By many accounts, quantum computing will be one of the defining technologies of this century. A general-purpose quantum computer could significantly speed-up various calculation intensive tasks ranging from drug research to optimization of logistics routes with immediate societal benefits. Many different materials are studied as the basis on which a quantum computer could be build. In this project, we will advance the use of silicon, the material that is already ubiquitous around us, as a quantum platform. As silicon has already been the material underpinning the modern information technology revolution, using it would be of advantageous to the diffusion of quantum technologies as they could then leverage the existing infrastructure of silicon electronics and photonics. The ultimate long-term goal of the project is enabling a not-too-distant future where silicon chips encompassing quantum enabled sensors and/or quantum computing processors are widely available and only require push-of-a-button coolers and laser light to operate.

Specifically, the project will advance a novel emerging physical implementation of qubits: donor spin states in silicon. These states are now known to be excellent qubits with some of the longest single qubit coherence times demonstrated in solid state. This is a significant advantage for both quantum sensing and quantum information applications. However, at the moment the application potential of silicon donor qubits is hindered by two related obstacles: current readout techniques require nanoelectric connections, below 1 K temperatures and high magnetic fields, and - most importantly - there are no scalable methods to couple multiple qubits.

This project will realize an optomechanical quantum bus for spins in silicon in order to enable optical and mechanical coupling and readout mechanisms for the donor spins and hence overcome all these obstacles. The created quantum bus will not only allow integrating the spin qubits with existing silicon photonics and nano-electro-mechanical (NEMS) platforms for integrated quantum circuits and optically readable practical quantum sensors but will also provide a solid-state on-chip testbed for creating and studying macroscopic quantum states.
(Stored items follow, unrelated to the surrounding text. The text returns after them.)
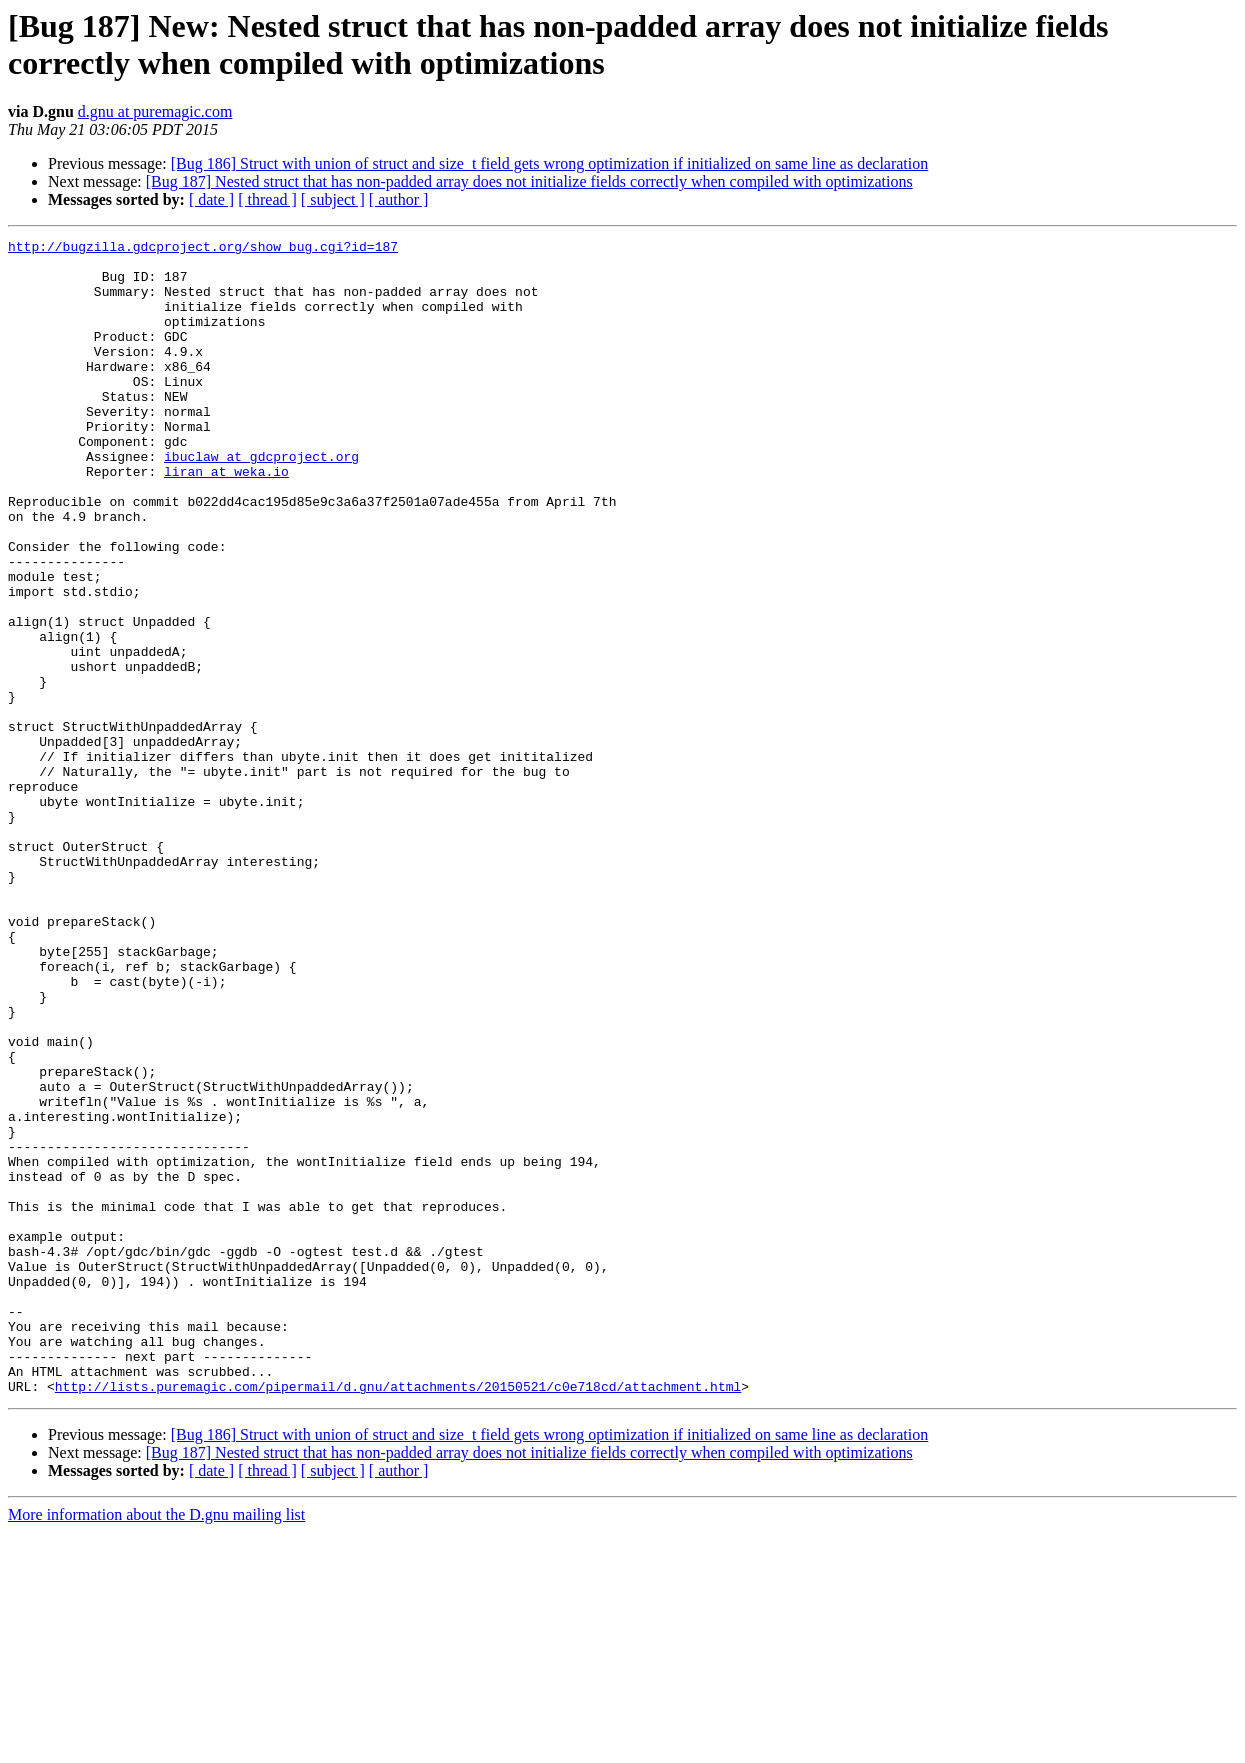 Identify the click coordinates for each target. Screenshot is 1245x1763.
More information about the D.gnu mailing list (156, 1745)
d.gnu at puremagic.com (155, 111)
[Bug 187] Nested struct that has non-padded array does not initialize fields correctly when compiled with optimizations (529, 181)
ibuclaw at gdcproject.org (261, 501)
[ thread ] (267, 199)
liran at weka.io (226, 519)
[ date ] (211, 199)
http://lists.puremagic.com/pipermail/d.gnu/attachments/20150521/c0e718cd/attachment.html (398, 1617)
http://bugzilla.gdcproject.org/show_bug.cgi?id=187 (203, 249)
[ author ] (399, 199)
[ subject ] (333, 199) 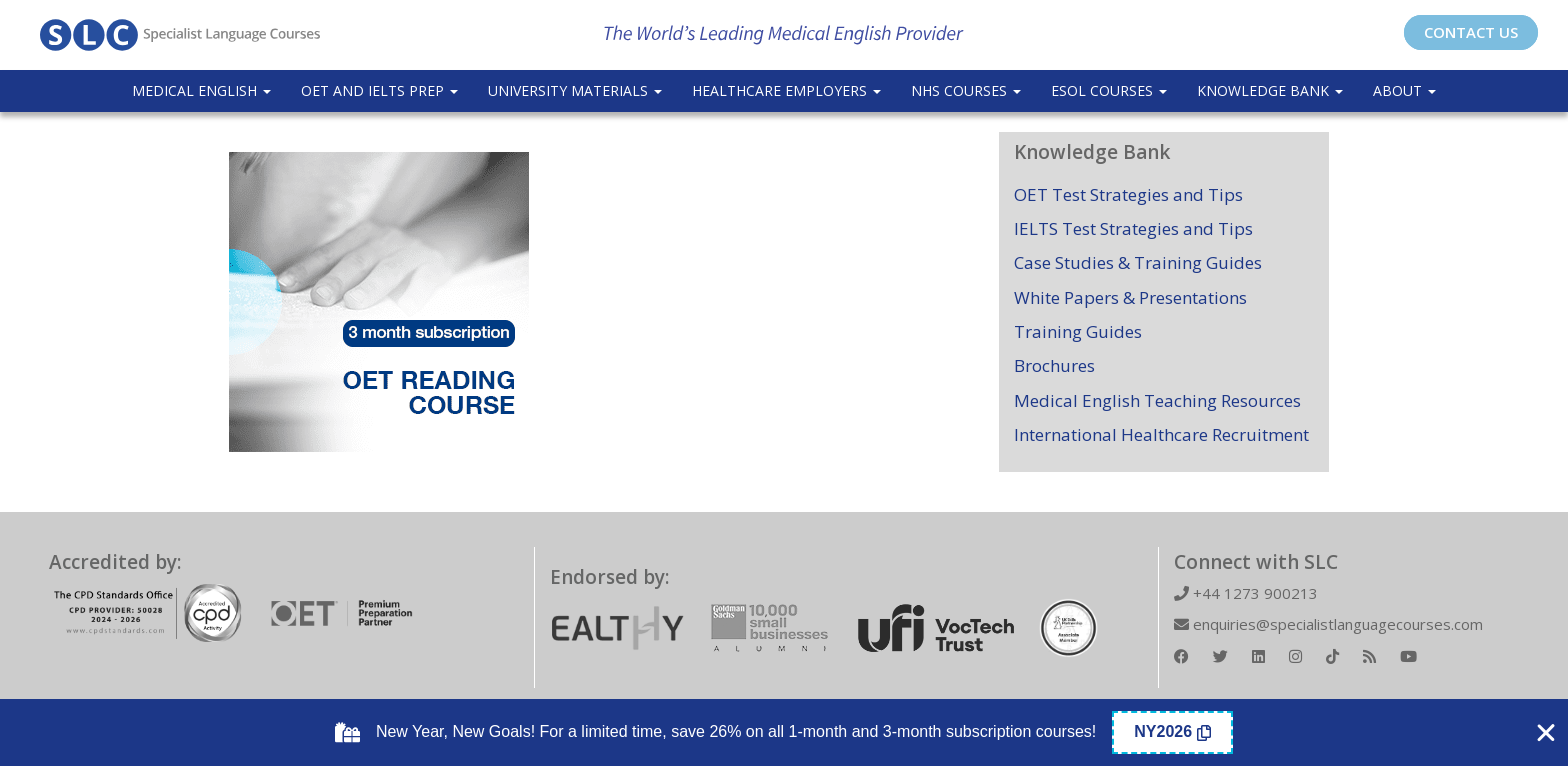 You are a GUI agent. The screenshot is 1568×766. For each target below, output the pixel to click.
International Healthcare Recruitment (1161, 434)
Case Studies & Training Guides (1138, 262)
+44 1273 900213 (1246, 593)
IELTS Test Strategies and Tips (1133, 228)
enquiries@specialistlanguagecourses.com (1328, 624)
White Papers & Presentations (1130, 297)
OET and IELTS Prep (379, 90)
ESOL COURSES (1109, 90)
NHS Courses (966, 90)
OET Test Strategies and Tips (1128, 194)
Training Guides (1078, 331)
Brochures (1054, 365)
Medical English (201, 90)
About (1404, 90)
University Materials (575, 90)
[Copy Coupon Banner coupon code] (1172, 732)
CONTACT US (1471, 32)
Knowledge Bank (1270, 90)
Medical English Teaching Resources (1157, 400)
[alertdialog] (784, 732)
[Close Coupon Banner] (1546, 733)
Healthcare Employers (786, 90) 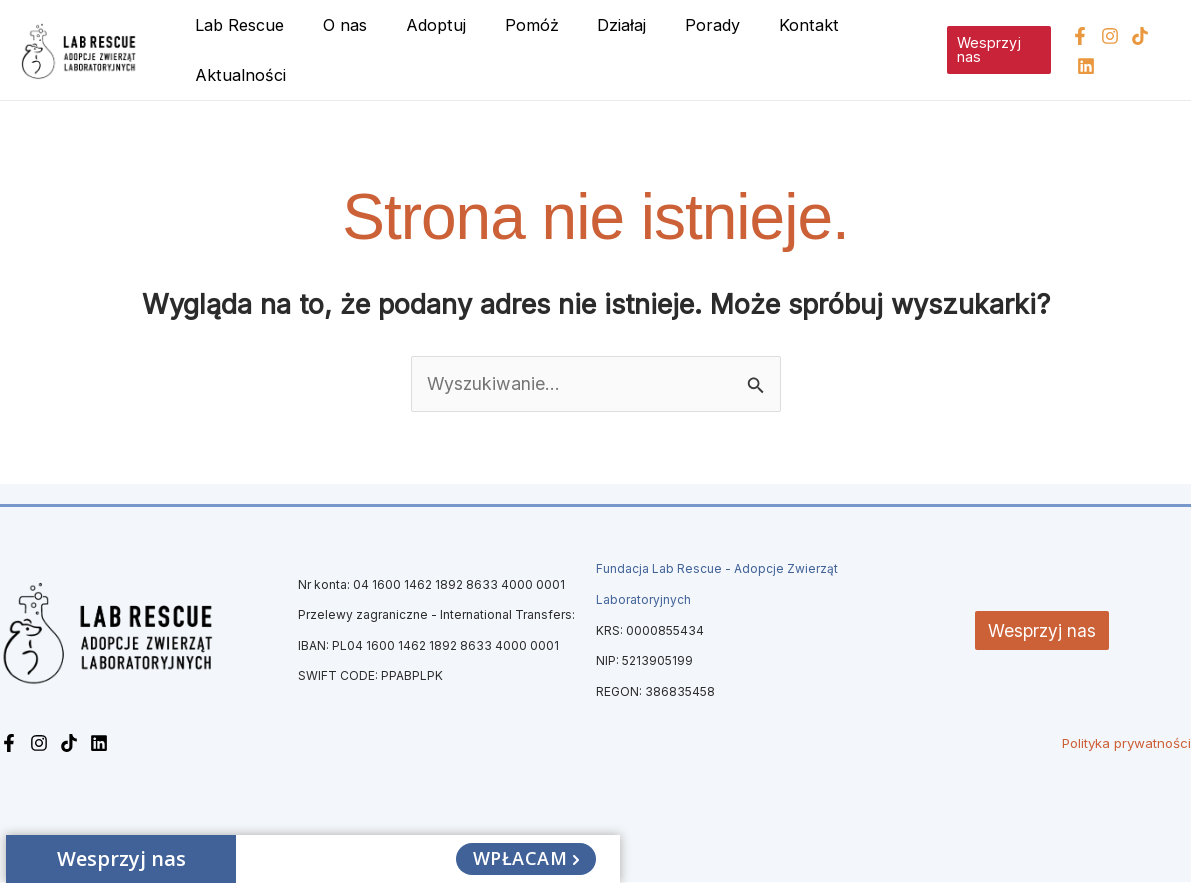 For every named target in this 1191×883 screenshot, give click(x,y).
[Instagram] (1105, 36)
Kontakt (767, 25)
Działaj (593, 25)
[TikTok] (1135, 36)
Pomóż (509, 25)
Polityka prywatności (1126, 744)
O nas (336, 25)
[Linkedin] (1081, 66)
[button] (991, 50)
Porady (677, 25)
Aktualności (237, 75)
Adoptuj (420, 25)
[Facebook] (1075, 36)
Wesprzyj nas (1042, 630)
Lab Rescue (236, 25) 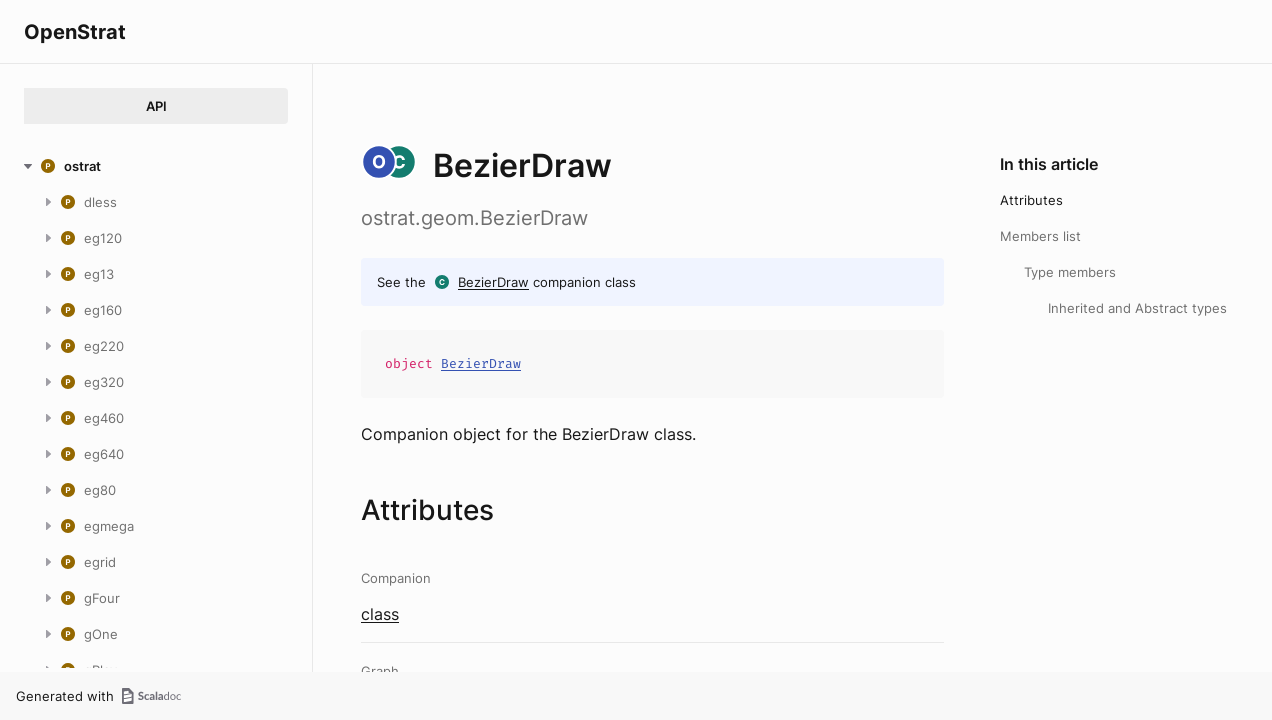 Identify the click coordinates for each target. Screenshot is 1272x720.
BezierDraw (493, 282)
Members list (1040, 236)
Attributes (1031, 200)
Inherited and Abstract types (1137, 308)
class (380, 614)
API (156, 106)
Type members (1070, 272) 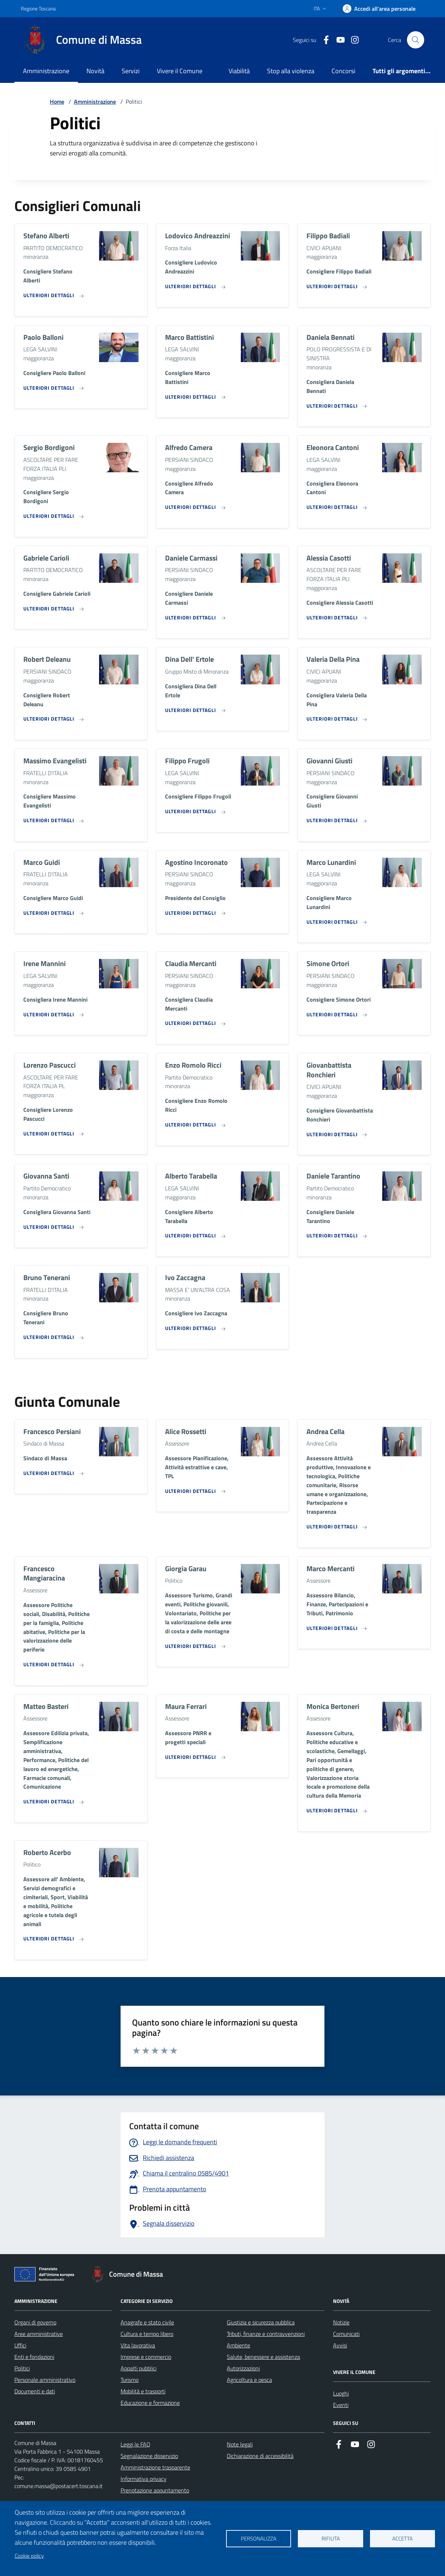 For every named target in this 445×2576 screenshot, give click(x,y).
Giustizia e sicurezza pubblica (261, 2322)
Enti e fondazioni (34, 2356)
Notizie (341, 2322)
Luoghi (341, 2393)
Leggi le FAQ (135, 2444)
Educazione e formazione (150, 2402)
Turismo (130, 2379)
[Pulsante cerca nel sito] (415, 39)
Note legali (240, 2444)
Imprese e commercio (146, 2356)
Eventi (340, 2405)
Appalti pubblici (138, 2368)
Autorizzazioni (243, 2368)
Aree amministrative (38, 2333)
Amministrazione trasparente (155, 2467)
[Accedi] (379, 8)
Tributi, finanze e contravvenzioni (266, 2333)
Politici (22, 2368)
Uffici (20, 2345)
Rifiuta (331, 2538)
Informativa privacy (144, 2478)
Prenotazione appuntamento (155, 2490)
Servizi (131, 71)
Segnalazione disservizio (149, 2455)
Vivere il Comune (179, 71)
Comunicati (346, 2333)
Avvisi (340, 2345)
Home (57, 101)
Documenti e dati (34, 2391)
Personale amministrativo (44, 2379)
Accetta (402, 2538)
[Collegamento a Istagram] (352, 40)
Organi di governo (35, 2322)
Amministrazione (46, 71)
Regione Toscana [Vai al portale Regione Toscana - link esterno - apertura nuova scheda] (38, 8)
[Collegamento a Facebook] (323, 40)
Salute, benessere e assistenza (263, 2356)
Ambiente (238, 2345)
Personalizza (258, 2538)
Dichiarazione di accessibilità (260, 2455)
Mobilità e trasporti (143, 2391)
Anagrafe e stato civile (147, 2322)
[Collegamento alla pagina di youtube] (338, 40)
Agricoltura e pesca (249, 2379)
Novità (95, 71)
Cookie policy (29, 2556)
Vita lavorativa (138, 2345)
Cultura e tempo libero (147, 2333) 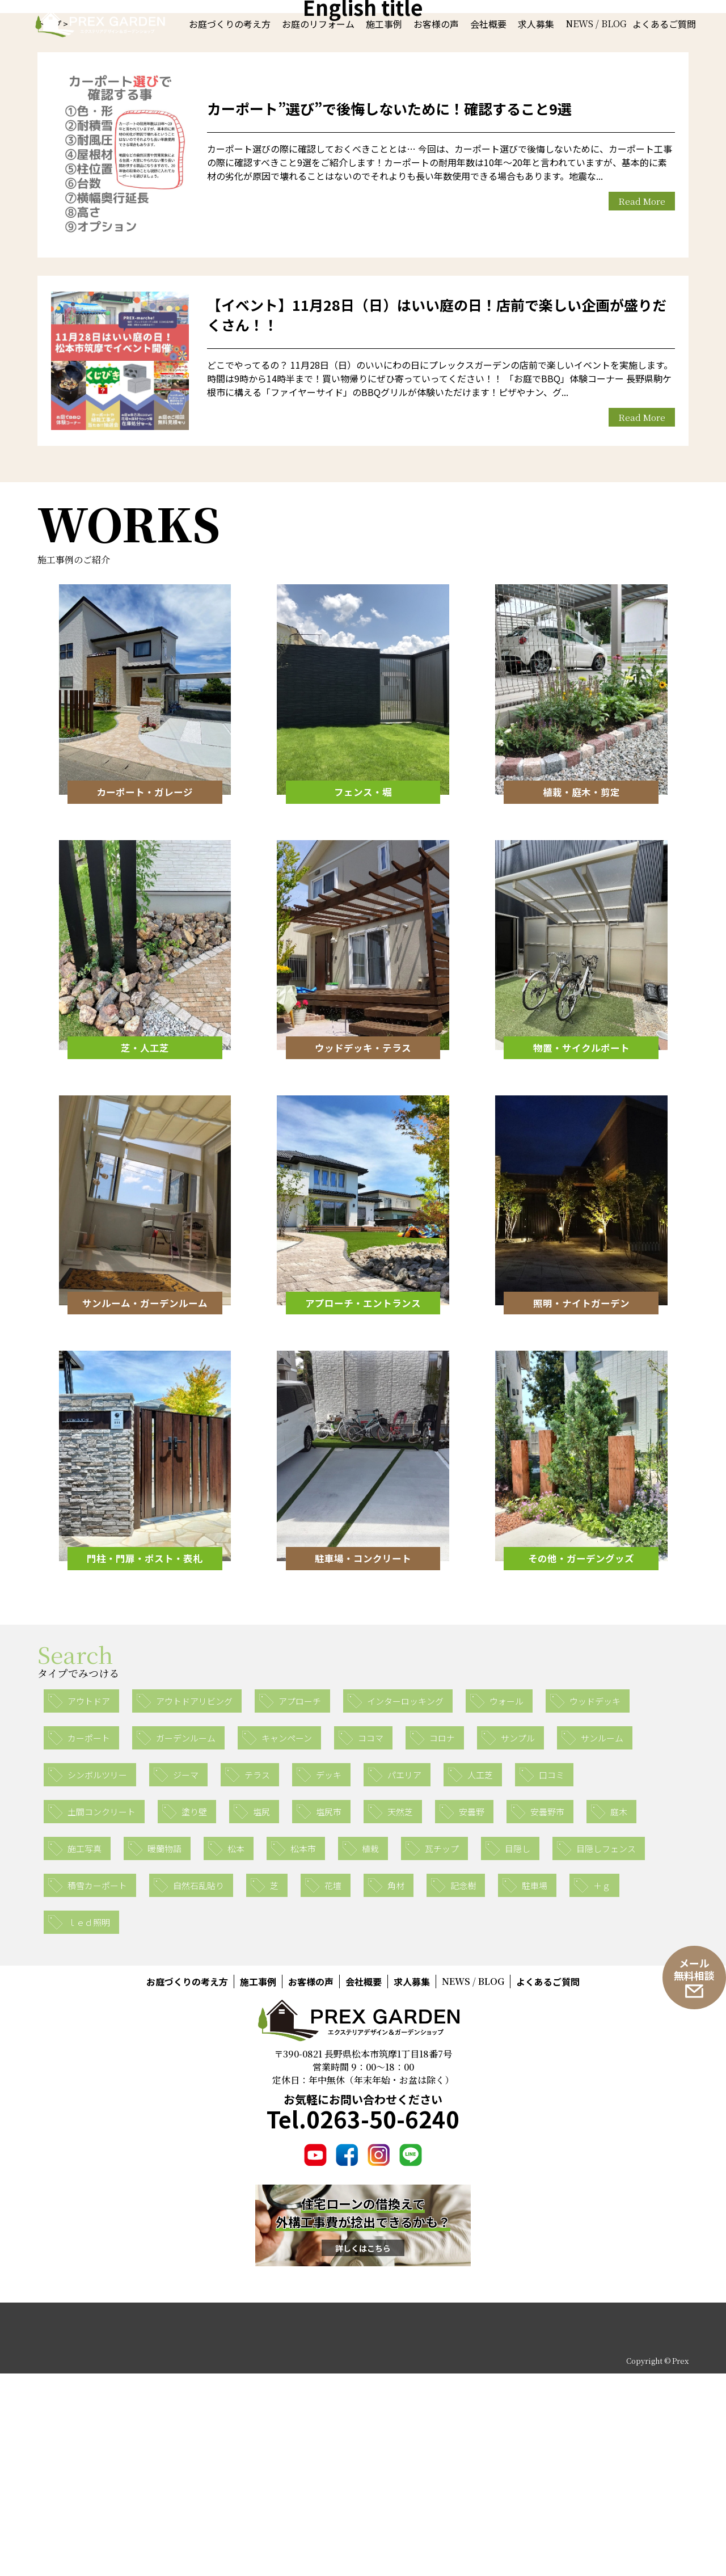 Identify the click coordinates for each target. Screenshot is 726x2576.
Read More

At this point of the project, we have now designed and fabricated devices that combine the implanted ions and optomechanical devices and are currently working on characterising the spin - mechanical resonator coupling. For a complete functionality of the hybrid system it would beneficial to have also a second readout in addition to the optomechanical device, and for this reason we are also working on another readout mechanism based on donor bound exciton states. This work lead us to some interesting physics about how hole states in silicon react to strain. Finally, as the ultimate device will also require us to have a quantum level control over the mechanical resonator, we are simultaneously working on measurement based feedback of optomechanical systems. This work in turn lead us to realise a novel way to achieve the feedback mechanism.

By the end of the project we expect to have a quantum device where donor spins in silicon are coupled to silicon NEMS devices which provide both the spin-spin coupling for the nearest neighbors and a transducing element between the spins and optical telecom range photons that can then be used for long-range interactions. This will be the crucial building blocks to realize a full size silicon quantum computer.